+++ Input for this task +++
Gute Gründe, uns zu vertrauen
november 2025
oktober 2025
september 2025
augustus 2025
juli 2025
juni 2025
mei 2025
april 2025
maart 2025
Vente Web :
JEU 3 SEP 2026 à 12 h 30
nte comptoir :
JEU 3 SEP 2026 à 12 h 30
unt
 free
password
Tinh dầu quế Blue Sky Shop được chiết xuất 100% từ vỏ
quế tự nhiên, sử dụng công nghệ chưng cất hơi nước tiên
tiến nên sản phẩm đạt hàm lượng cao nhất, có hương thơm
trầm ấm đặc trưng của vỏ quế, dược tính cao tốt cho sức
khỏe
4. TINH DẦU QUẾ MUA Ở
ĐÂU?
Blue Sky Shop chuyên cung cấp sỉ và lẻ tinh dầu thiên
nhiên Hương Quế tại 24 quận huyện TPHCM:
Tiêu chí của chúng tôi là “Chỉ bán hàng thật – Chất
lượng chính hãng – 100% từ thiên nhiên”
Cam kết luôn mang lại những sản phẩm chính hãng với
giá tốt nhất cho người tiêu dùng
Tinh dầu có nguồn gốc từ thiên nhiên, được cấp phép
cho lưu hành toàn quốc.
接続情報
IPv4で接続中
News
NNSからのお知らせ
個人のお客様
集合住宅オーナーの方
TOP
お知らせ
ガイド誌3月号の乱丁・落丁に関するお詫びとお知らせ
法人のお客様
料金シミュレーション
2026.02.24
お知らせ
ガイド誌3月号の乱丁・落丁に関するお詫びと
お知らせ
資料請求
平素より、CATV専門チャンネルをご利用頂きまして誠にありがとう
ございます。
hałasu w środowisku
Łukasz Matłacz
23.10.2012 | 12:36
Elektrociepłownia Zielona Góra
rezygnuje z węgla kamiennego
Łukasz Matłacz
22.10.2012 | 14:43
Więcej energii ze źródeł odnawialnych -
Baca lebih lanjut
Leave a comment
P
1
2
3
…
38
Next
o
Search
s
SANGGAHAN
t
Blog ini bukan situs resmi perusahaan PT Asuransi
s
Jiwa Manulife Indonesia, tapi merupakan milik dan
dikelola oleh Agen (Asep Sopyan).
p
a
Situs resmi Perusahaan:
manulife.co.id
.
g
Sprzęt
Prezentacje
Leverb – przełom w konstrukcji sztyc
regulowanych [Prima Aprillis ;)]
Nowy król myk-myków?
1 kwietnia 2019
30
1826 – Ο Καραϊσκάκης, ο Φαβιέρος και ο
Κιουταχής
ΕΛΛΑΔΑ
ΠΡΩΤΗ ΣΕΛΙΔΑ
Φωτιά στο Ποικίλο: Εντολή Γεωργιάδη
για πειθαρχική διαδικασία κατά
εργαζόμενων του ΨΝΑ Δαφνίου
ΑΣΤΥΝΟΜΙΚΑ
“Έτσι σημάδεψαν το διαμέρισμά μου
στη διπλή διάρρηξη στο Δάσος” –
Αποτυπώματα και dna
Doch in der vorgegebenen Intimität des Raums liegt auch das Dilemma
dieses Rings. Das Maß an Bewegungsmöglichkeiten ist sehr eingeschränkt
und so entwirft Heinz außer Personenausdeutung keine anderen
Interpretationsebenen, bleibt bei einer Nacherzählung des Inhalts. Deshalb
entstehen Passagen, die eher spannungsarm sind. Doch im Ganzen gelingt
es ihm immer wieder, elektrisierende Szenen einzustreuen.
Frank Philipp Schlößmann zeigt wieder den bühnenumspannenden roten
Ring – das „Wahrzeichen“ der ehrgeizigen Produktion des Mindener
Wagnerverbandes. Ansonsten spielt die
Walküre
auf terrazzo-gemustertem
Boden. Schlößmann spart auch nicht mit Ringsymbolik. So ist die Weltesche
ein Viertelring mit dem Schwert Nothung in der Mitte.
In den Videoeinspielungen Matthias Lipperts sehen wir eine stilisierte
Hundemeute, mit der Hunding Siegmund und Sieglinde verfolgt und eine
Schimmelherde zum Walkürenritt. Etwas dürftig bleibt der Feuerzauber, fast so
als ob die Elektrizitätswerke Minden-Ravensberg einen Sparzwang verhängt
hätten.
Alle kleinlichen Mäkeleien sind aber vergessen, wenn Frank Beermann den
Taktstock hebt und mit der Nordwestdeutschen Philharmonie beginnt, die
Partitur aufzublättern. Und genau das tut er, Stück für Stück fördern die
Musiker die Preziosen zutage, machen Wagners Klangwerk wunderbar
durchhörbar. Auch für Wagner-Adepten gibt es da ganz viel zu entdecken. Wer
+++
Try it: Exact repetition of every entry in the data is required.

Solution for this exercise:
Gute Gründe, uns zu vertrauen
november 2025
oktober 2025
september 2025
augustus 2025
juli 2025
juni 2025
mei 2025
april 2025
maart 2025
Vente Web :
JEU 3 SEP 2026 à 12 h 30
nte comptoir :
JEU 3 SEP 2026 à 12 h 30
unt
 free
password
Tinh dầu quế Blue Sky Shop được chiết xuất 100% từ vỏ
quế tự nhiên, sử dụng công nghệ chưng cất hơi nước tiên
tiến nên sản phẩm đạt hàm lượng cao nhất, có hương thơm
trầm ấm đặc trưng của vỏ quế, dược tính cao tốt cho sức
khỏe
4. TINH DẦU QUẾ MUA Ở
ĐÂU?
Blue Sky Shop chuyên cung cấp sỉ và lẻ tinh dầu thiên
nhiên Hương Quế tại 24 quận huyện TPHCM:
Tiêu chí của chúng tôi là “Chỉ bán hàng thật – Chất
lượng chính hãng – 100% từ thiên nhiên”
Cam kết luôn mang lại những sản phẩm chính hãng với
giá tốt nhất cho người tiêu dùng
Tinh dầu có nguồn gốc từ thiên nhiên, được cấp phép
cho lưu hành toàn quốc.
接続情報
IPv4で接続中
News
NNSからのお知らせ
個人のお客様
集合住宅オーナーの方
TOP
お知らせ
ガイド誌3月号の乱丁・落丁に関するお詫びとお知らせ
法人のお客様
料金シミュレーション
2026.02.24
お知らせ
ガイド誌3月号の乱丁・落丁に関するお詫びと
お知らせ
資料請求
平素より、CATV専門チャンネルをご利用頂きまして誠にありがとう
ございます。
hałasu w środowisku
Łukasz Matłacz
23.10.2012 | 12:36
Elektrociepłownia Zielona Góra
rezygnuje z węgla kamiennego
Łukasz Matłacz
22.10.2012 | 14:43
Więcej energii ze źródeł odnawialnych -
Baca lebih lanjut
Leave a comment
P
1
2
3
…
38
Next
o
Search
s
SANGGAHAN
t
Blog ini bukan situs resmi perusahaan PT Asuransi
s
Jiwa Manulife Indonesia, tapi merupakan milik dan
dikelola oleh Agen (Asep Sopyan).
p
a
Situs resmi Perusahaan:
manulife.co.id
.
g
Sprzęt
Prezentacje
Leverb – przełom w konstrukcji sztyc
regulowanych [Prima Aprillis ;)]
Nowy król myk-myków?
1 kwietnia 2019
30
1826 – Ο Καραϊσκάκης, ο Φαβιέρος και ο
Κιουταχής
ΕΛΛΑΔΑ
ΠΡΩΤΗ ΣΕΛΙΔΑ
Φωτιά στο Ποικίλο: Εντολή Γεωργιάδη
για πειθαρχική διαδικασία κατά
εργαζόμενων του ΨΝΑ Δαφνίου
ΑΣΤΥΝΟΜΙΚΑ
“Έτσι σημάδεψαν το διαμέρισμά μου
στη διπλή διάρρηξη στο Δάσος” –
Αποτυπώματα και dna
Doch in der vorgegebenen Intimität des Raums liegt auch das Dilemma
dieses Rings. Das Maß an Bewegungsmöglichkeiten ist sehr eingeschränkt
und so entwirft Heinz außer Personenausdeutung keine anderen
Interpretationsebenen, bleibt bei einer Nacherzählung des Inhalts. Deshalb
entstehen Passagen, die eher spannungsarm sind. Doch im Ganzen gelingt
es ihm immer wieder, elektrisierende Szenen einzustreuen.
Frank Philipp Schlößmann zeigt wieder den bühnenumspannenden roten
Ring – das „Wahrzeichen“ der ehrgeizigen Produktion des Mindener
Wagnerverbandes. Ansonsten spielt die
Walküre
auf terrazzo-gemustertem
Boden. Schlößmann spart auch nicht mit Ringsymbolik. So ist die Weltesche
ein Viertelring mit dem Schwert Nothung in der Mitte.
In den Videoeinspielungen Matthias Lipperts sehen wir eine stilisierte
Hundemeute, mit der Hunding Siegmund und Sieglinde verfolgt und eine
Schimmelherde zum Walkürenritt. Etwas dürftig bleibt der Feuerzauber, fast so
als ob die Elektrizitätswerke Minden-Ravensberg einen Sparzwang verhängt
hätten.
Alle kleinlichen Mäkeleien sind aber vergessen, wenn Frank Beermann den
Taktstock hebt und mit der Nordwestdeutschen Philharmonie beginnt, die
Partitur aufzublättern. Und genau das tut er, Stück für Stück fördern die
Musiker die Preziosen zutage, machen Wagners Klangwerk wunderbar
durchhörbar. Auch für Wagner-Adepten gibt es da ganz viel zu entdecken. Wer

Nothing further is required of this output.